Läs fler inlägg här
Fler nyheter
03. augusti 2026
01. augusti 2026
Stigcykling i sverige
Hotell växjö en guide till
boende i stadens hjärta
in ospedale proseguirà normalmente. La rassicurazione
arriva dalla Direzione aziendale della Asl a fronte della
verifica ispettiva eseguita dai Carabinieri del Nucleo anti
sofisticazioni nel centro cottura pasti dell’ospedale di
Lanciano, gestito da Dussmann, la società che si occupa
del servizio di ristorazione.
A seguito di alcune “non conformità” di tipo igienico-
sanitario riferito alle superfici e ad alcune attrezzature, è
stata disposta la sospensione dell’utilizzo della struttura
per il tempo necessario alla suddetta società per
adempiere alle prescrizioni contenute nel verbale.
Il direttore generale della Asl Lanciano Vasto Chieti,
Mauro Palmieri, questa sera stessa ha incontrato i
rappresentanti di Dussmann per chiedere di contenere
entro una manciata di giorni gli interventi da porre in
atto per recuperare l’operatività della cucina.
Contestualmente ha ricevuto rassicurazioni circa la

* Task directions:
Wherever "società" appears in the listing, report the line it is on.

* Answer to the exercise:
Lanciano, gestito da Dussmann, la società che si occupa
per il tempo necessario alla suddetta società per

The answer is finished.